BORNEONEWS, Pangkalan Bun - Kalteng Putra akan menghadapi laga berat melawan Bhayangkara FC, setelah menelan kekalahan dua kali beruntun.

Pertandingan lanjutan Liga 1 Indonesia pekan ke - 16 itu akan berlangsung di Stadion Tuah Pahoe, Kota Palangka Raya, dan disiarkan secara langsung di Indosiar pada Minggu, 25 Agustus 2019 pukul 15.00 WIB.

Pengamat sepak bola Yusro Arodi mengatakan, Kalteng Putra harus bisa mengalahkan Bhayangkara FC kalau masih mau bertengger di papan tengah klasemen. Namun, ketidakhadiran penyerang utama Patrich Wanggai membuat langkah tim berjuluk Laskar Isen Mulang itu akan terasa berat.

"Meskipun menyandang sebagai tuan rumah, kondisinya cukup berat lantaran kehilangan penyerang utamanya (Patrich Wanggai) akibat akumulasi kartu kuning," ujarnya, Minggu, 25 Agustus 2019.

Yusro Arodi yang juga merupakan pemain Assyabab Surabaya era tahun 1990-an, mengungkapkan bahwa Bhayangkara FC (BFC) jelas tidak mau kalah meski bermain di kandang lawan.

Yang harus diwaspadai ialah motivasi BFC pascadidepaknya pelatih kepala mereka. Motivasi itu akan membuat seluruh pemain memiliki kemampuan berlipat.

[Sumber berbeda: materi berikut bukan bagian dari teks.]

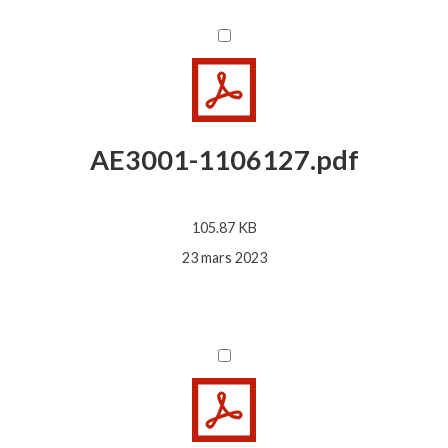
AE3001-1106127.pdf
105.87 KB
23 mars 2023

"Lini tengah BFC patut diantisipasi. Kreativitas gelandang BFC lebih unggul daan dua sayap BFC punya kecepatan yang baik," ungkapnya.

Mantan pelatih kepala Porprov Kobar 2014 itu menlanjutkan, Kalteng Putra harus bisa bermain penuh semangat dan pantang menyerah. Juga harus berani bermain lepas.

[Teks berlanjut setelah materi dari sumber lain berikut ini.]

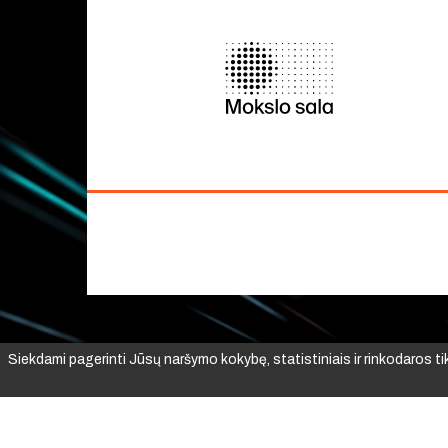
Siekdami pagerinti Jūsų naršymo kokybę, statistiniais ir rinkodaros t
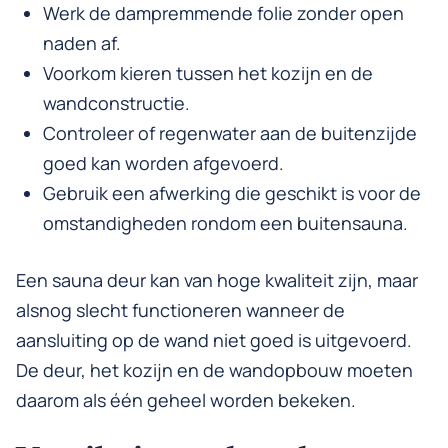
Werk de dampremmende folie zonder open
naden af.
Voorkom kieren tussen het kozijn en de
wandconstructie.
Controleer of regenwater aan de buitenzijde
goed kan worden afgevoerd.
Gebruik een afwerking die geschikt is voor de
omstandigheden rondom een buitensauna.
Een sauna deur kan van hoge kwaliteit zijn, maar
alsnog slecht functioneren wanneer de
aansluiting op de wand niet goed is uitgevoerd.
De deur, het kozijn en de wandopbouw moeten
daarom als één geheel worden bekeken.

Pelatih Gomes de Oliveira pasti sudah punya stratige jitu untuk menutupi kekurangan tim, terutama lini depan yang harus berani berduel dengan pemain belakang BFC.

"Pertarungan lini tengah bakal tersaji siapa yang bisa memainkan lebih kreatif dan lebih tenang dialah yang akan memenangkan pertandingan," ujarnya.